The bear stories made such an impression on me that, for this past weekend’s trip to Glacier National Park (on which more later), I decided to pick up a can of bear spray, i.e., pepper spray specially formulated for use against bears (I think mainly because it discharges in a 30-foot “shotgun-cloud” pattern). I wondered if I were being paranoid. We never ran into any bears, as it turned out (well, just the one dressed as a Montana State Trooper in the hotel lobby, but he seemed friendly enough), but just this morning I was leafing through The Missoulian when I saw this headline: “Carroll Student Attacked by Bear.” (It seemed intent on eating him, until a friend fired a pistol and it ran off.) And on the article’s jump page, there was a smaller item about a hunter in Yellowstone who killed another attacking grizzly with a pistol, which, from everything I’ve heard on the subject of shooting grizzlies using anything other than a powerful rifle, is really only possible if you can aim your shot up through the roof of the bear’s open mouth. (In Into the Woods, author Bill Bryson, while he is outfitting himself to hike the length of the Appalachian Trail, overhears a gun-store owner offer to file the sights off of the handgun that a customer has just announced he is purchasing for bear defense, because – the gun-store owner explains – it will then hurt less when the bear takes it away and shoves it up the guy’s ass.) And last night I was flipping through the local “alt-weekly,” the Missoula Independent, where I saw mention of “frequent black-bear sightings” in town, especially in yards that boast unharvested apple trees and, of course, around unsecured trash cans.
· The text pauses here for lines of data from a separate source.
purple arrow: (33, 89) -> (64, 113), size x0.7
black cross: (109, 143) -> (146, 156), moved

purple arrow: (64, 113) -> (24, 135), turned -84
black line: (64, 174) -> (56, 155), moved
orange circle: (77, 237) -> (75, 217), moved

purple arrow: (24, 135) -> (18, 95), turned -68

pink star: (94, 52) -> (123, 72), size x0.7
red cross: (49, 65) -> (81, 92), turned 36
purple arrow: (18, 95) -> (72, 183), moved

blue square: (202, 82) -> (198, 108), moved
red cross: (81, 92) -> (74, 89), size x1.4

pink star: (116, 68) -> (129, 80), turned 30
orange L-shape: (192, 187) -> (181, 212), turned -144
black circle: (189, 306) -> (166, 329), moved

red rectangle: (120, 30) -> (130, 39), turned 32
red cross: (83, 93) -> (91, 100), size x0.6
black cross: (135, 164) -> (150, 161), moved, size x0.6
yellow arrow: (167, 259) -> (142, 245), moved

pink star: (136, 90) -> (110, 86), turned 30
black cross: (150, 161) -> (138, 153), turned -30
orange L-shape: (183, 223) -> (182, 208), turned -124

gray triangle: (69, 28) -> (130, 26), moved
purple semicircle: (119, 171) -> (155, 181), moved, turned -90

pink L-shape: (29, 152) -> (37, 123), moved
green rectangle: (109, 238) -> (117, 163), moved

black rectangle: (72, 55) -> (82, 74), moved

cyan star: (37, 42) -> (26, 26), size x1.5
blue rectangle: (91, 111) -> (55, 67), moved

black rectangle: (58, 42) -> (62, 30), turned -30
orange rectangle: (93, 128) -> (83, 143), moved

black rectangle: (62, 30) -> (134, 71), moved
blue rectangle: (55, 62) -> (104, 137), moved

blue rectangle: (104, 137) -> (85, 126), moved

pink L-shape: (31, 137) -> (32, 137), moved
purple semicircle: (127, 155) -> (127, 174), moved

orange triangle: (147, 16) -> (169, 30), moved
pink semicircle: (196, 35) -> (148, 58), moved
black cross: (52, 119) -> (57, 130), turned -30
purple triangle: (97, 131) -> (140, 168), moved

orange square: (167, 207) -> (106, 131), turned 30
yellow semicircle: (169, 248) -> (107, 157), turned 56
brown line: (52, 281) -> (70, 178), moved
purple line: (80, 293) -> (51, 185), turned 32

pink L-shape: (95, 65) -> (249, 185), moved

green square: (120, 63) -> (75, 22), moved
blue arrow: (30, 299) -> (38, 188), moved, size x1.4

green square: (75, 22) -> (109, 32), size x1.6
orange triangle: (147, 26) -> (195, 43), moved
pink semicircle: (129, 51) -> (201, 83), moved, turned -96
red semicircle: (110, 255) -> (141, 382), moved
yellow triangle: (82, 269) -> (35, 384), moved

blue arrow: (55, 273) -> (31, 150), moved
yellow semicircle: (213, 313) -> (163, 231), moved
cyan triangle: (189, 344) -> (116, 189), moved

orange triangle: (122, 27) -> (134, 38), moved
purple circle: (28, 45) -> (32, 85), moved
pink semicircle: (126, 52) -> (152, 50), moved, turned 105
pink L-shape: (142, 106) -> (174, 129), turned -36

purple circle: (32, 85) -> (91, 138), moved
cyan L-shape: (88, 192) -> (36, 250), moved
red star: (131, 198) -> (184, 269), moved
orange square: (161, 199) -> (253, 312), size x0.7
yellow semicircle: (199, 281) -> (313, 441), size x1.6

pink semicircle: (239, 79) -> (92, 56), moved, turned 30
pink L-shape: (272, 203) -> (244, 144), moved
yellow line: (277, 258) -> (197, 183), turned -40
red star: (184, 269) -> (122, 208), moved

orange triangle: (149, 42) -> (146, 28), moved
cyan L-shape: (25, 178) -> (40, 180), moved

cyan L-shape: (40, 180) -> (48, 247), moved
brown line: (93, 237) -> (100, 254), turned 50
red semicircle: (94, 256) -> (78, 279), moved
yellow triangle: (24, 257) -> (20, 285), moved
And yesterday evening, we were walking on a trail through Moose Can Gully, a quarter-mile from the house, surrounded on all sides by houses, when two kids we encountered (chopping down trees with an axe, curiously enough) told us excitedly that they had seen bear scat and “signs” in the gully. So now, I’ve gone from wondering if I were being paranoid in planning to take bear spray along to Glacier, to wondering if I should carry it with me at all times.
Oh, and, in other news, a sex offender disappeared from his work-release job yesterday. The article was headlined “Search is on for escaped sex offender,” but I think it should have read “Madman on the loose” because that’s the guy’s actual last name.